### Exercise
Only the lines below starting at the one containing "administratie als" and ending at the one containing "Tegelijkertijd komen er direct nieuwe" belong in the answer, each copied exactly.

*** Opening Data for analysis ***

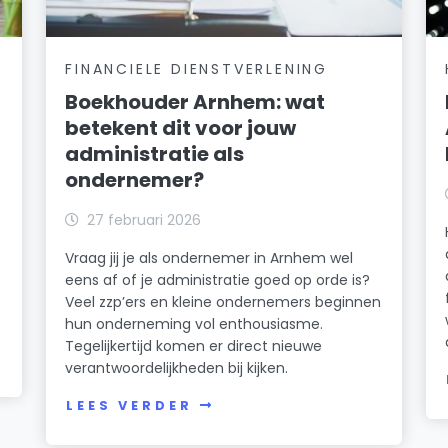
FINANCIELE DIENSTVERLENING
Boekhouder Arnhem: wat
betekent dit voor jouw
administratie als
ondernemer?
27 februari 2026
Vraag jij je als ondernemer in Arnhem wel
eens af of je administratie goed op orde is?
Veel zzp’ers en kleine ondernemers beginnen
hun onderneming vol enthousiasme.
Tegelijkertijd komen er direct nieuwe
verantwoordelijkheden bij kijken.
LEES VERDER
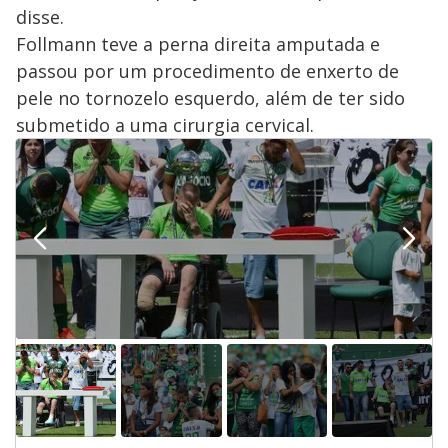
disse.
Follmann teve a perna direita amputada e
passou por um procedimento de enxerto de
pele no tornozelo esquerdo, além de ter sido
submetido a uma cirurgia cervical.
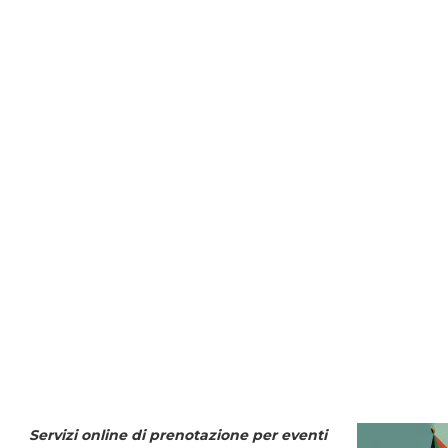
Servizi online di prenotazione per eventi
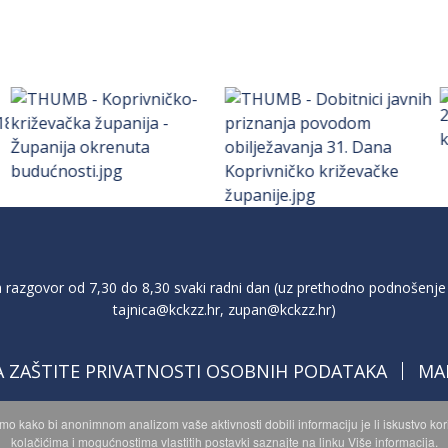
razgovor od 7,30 do 8,30 svaki radni dan (uz prethodno podnošenje 
tajnica@kckzz.hr
,
zupan@kckzz.hr
)
A ZAŠTITE PRIVATNOSTI OSOBNIH PODATAKA
MA
imo kako bi anonimnom analizom vaše aktivnosti dobili informaciju je li iskustvo k
kolačićima i mogućnostima vlastitih postavki saznajte na linku Više informacija.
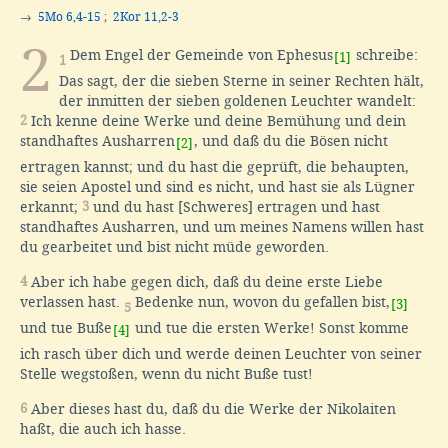
→
5Mo 6,4-15
;
2Kor 11,2-3
2
Dem Engel der Gemeinde von Ephesus
schreibe:
[1]
1
Das sagt, der die sieben Sterne in seiner Rechten hält,
der inmitten der sieben goldenen Leuchter wandelt:
2
Ich kenne deine Werke und deine Bemühung und dein
standhaftes Ausharren
, und daß du die Bösen nicht
[2]
ertragen kannst; und du hast die geprüft, die behaupten,
sie seien Apostel und sind es nicht, und hast sie als Lügner
erkannt;
3
und du hast [Schweres] ertragen und hast
standhaftes Ausharren, und um meines Namens willen hast
du gearbeitet und bist nicht müde geworden.
4
Aber ich habe gegen dich, daß du deine erste Liebe
verlassen hast.
Bedenke nun, wovon du gefallen bist,
[3]
5
und tue Buße
und tue die ersten Werke! Sonst komme
[4]
ich rasch über dich und werde deinen Leuchter von seiner
Stelle wegstoßen, wenn du nicht Buße tust!
6
Aber dieses hast du, daß du die Werke der Nikolaiten
haßt, die auch ich hasse.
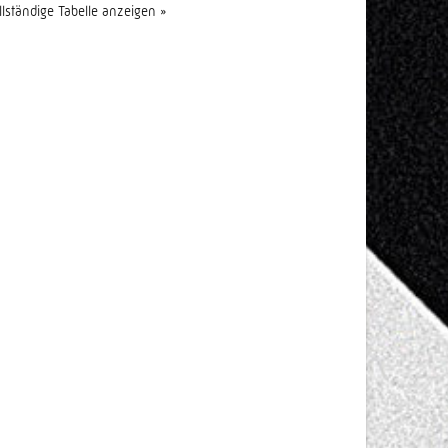
llständige Tabelle anzeigen »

*** Closing Data for analysis ***

### Written solution
administratie als
ondernemer?
27 februari 2026
Vraag jij je als ondernemer in Arnhem wel
eens af of je administratie goed op orde is?
Veel zzp’ers en kleine ondernemers beginnen
hun onderneming vol enthousiasme.
Tegelijkertijd komen er direct nieuwe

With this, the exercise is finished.